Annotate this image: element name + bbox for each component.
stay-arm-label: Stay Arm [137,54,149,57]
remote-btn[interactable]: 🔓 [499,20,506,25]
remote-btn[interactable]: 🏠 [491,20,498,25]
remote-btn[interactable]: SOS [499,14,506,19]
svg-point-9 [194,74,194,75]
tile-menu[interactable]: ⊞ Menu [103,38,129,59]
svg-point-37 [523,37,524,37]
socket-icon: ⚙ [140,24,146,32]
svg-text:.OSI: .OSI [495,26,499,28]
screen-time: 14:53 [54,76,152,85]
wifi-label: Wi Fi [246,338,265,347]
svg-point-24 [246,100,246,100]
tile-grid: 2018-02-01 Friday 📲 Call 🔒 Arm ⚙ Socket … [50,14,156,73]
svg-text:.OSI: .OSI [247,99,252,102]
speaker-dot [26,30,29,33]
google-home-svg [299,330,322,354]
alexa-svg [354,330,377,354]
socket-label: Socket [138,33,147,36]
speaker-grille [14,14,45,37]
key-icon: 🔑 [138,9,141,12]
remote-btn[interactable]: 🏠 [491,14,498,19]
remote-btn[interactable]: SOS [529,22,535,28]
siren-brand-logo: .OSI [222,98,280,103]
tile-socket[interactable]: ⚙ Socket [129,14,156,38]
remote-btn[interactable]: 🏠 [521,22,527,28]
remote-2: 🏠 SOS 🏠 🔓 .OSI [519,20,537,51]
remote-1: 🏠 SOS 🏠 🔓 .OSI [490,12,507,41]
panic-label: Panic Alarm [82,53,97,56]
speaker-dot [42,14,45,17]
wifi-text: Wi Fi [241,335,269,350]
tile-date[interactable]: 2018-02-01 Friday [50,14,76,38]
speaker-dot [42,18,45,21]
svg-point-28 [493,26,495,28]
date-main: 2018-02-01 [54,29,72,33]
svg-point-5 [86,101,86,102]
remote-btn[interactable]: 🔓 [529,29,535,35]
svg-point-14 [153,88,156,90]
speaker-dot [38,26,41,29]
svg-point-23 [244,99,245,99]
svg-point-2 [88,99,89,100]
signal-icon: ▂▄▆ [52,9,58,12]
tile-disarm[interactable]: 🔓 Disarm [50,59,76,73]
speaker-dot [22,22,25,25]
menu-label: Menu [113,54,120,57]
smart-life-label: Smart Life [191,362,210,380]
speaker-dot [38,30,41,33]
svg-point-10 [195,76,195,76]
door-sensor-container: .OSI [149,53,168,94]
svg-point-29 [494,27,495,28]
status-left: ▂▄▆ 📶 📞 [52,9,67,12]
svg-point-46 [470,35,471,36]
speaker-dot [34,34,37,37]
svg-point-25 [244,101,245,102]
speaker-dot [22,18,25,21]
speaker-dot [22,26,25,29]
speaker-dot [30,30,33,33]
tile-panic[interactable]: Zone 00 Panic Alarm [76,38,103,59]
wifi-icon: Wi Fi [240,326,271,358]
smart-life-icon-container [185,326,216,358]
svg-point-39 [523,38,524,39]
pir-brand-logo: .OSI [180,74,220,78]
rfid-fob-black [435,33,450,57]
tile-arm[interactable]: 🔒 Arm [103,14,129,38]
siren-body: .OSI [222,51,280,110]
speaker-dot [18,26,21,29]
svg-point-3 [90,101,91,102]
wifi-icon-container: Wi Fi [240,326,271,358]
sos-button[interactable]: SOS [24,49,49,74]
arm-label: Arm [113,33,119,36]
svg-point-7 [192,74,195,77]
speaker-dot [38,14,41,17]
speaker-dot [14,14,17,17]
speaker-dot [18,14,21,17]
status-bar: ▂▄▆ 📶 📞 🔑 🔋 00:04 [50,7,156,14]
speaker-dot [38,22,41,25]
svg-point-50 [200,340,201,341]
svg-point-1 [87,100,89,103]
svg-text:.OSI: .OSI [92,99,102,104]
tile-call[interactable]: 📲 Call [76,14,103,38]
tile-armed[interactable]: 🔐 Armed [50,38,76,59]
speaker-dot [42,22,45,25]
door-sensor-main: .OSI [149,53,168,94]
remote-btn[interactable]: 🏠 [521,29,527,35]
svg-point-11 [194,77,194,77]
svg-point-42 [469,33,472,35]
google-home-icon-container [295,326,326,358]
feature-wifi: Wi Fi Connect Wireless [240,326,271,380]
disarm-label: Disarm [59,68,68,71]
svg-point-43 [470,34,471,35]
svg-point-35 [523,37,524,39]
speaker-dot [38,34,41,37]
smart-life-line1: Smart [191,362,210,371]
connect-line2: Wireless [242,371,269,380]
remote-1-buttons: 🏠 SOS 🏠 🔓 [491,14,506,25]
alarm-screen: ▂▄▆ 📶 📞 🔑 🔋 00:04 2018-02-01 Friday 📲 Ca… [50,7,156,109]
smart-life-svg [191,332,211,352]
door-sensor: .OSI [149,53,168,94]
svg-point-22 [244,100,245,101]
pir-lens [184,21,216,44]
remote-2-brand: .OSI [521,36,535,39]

____________________

ASSIGNED TASK: Filter the material for the word "life" and copy each matching line.

SOLUTION BELOW:
smart-life-label: Smart Life [191,362,210,380]
smart-life-icon-container [185,326,216,358]
smart-life-line1: Smart [191,362,210,371]
smart-life-svg [191,332,211,352]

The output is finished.